Most recently, Son has been in talks with both T-Mobile and the feds (both the FCC and the DoJ), trying to make a Sprint - T-Mobile deal happen. Consolidating the two would make them a match for Verizon and AT&T, the two behemoths of the US wireless market. Son has made the case that despite T-Mobile's relative success over the past couple of years, the market is effectively a duopoly right now, and the 3rd and 4th largest carriers are too comparatively small to effectively compete. Democratic officials in the government (especially FCC Chairman Tom Wheeler) have been signalling that they disagree, and that 4 is their preferred number of major competitors. Now, it seems, Sprint has lined up financing for the deal and is considering whether to move full speed ahead and damn the torpedos (!) or wait for more favorable circumstances, such as a new administration. While Republicans are generally more friendly to M&A, there's no guarantee that they will retake the White House in two years, and I'm not sure if Son will want to wait that long, potentially for little gain.

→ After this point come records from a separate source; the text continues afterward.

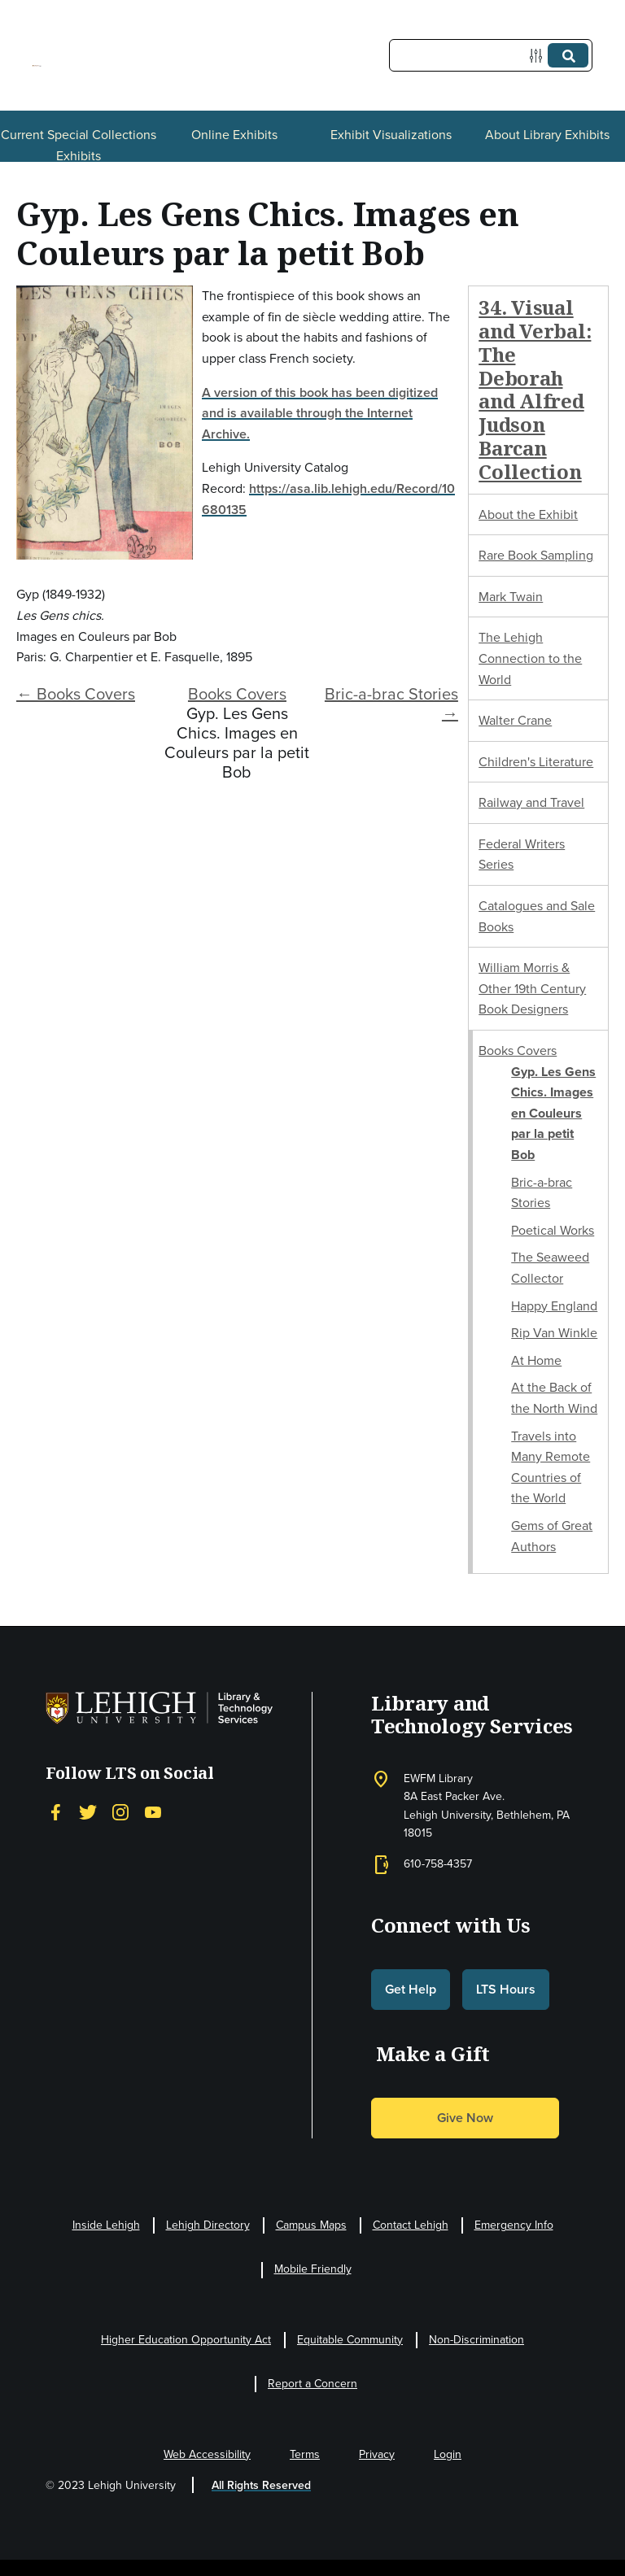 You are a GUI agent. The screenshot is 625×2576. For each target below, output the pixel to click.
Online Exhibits (234, 134)
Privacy (377, 2454)
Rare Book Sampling (536, 555)
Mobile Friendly (313, 2268)
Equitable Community (350, 2339)
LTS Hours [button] (505, 1989)
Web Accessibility (207, 2454)
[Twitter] (88, 1811)
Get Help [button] (410, 1989)
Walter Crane (515, 720)
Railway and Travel (531, 802)
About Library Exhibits (547, 134)
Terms (305, 2454)
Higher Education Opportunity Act (186, 2339)
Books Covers (237, 694)
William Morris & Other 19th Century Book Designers (532, 988)
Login (447, 2454)
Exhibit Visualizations (391, 134)
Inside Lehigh (106, 2225)
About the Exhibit (528, 514)
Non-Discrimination (476, 2339)
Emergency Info (513, 2225)
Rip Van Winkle (554, 1332)
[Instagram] (120, 1811)
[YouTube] (153, 1811)
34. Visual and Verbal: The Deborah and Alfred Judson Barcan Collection (535, 389)
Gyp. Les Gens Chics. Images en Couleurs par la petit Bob (553, 1113)
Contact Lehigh (410, 2225)
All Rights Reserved (261, 2485)
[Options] (539, 56)
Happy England (554, 1306)
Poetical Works (552, 1230)
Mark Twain (511, 596)
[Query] (490, 55)
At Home (536, 1360)
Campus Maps (311, 2225)
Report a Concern (312, 2383)
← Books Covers (75, 694)
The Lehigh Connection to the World (530, 658)
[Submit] (568, 55)
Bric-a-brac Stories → (391, 704)
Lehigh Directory (208, 2225)
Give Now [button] (465, 2117)
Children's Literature (536, 761)
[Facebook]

Meanwhile, it looks like Softbank has been making small moves to raise its own stock in the US, detatched from Sprint. For what purpose, I'm not sure. Lately I have seen these ads in the metro:

It looks like it's trying to make a pitch for itself and get its name out there, but..."Expect the unexpected," indeed. As someone who has lived in Japan, I am familiar with Softbank, but even I don't know what to expect from them here in the US. Though I must admit that I checked out the website and looked for a "careers" section. There was not one.


  1. Hmm. Very interesting.

    Question for you though: with all this knowledge and your experience in Japan, do you recommend just getting a Japanese phone there when expecting to be there for a year OR [drumroll] unlocking your U.S. phone for like Docomo or something?
    I've heard SO many yes and no's but I am not sure who or what to believe so I don't know what to do. Its annoying.


  2. Hey there,

    I see from your blog that you're going to be shipping off on JET soon - congrats and good luck to you!

    That's an interesting question and tricky to answer given my limited technical knowledge of networks here and in Japan. Personally I think it might be easier to just get a phone in Japan (especially if you can live without a smart phone. Sometimes I miss my low-tech "shell phone" that I had over there).

    That said, if you do decide to get your phone unlocked and contract with it over there, you need to make sure it's compatible with the Japanese network(s). Different carriers use different technology, so an iPhone purchased through AT&T and one through Verizon aren't the same - they run on different network technology.

    It looks like you'd probably be safe with a phone that runs on CDMA2000 (, (, like a phone through Verizon or Sprint.

    If you're the adventurous type, that might be a good way to save some money in the long run (if you have the cash to buy a handset upfront, unsubsidized). Personally I'd probably just get a cheap J phone for (a) the experience of it and (b) the comparative ease.

    If you have any other questions, feel free to reply back or shoot me a message!

  3. Hey just a follow up - I asked one of my senior (Japanese) coworkers about this, and he said he'd be very careful about trying to bring an unlocked phone to Japan expecting to be able to use it. He said that it's a complicated issue, but basically Japanese LTE (4G) uses a frequency band (2.1 GHz) that isn't used in the US, so devices bought from US carriers may not have the proper tech to work on Japanese networks. He said if you're using a globally available device like a Samsung or Apple phone then you *might* be ok, but it's difficult to know because this kind of question is pretty technical.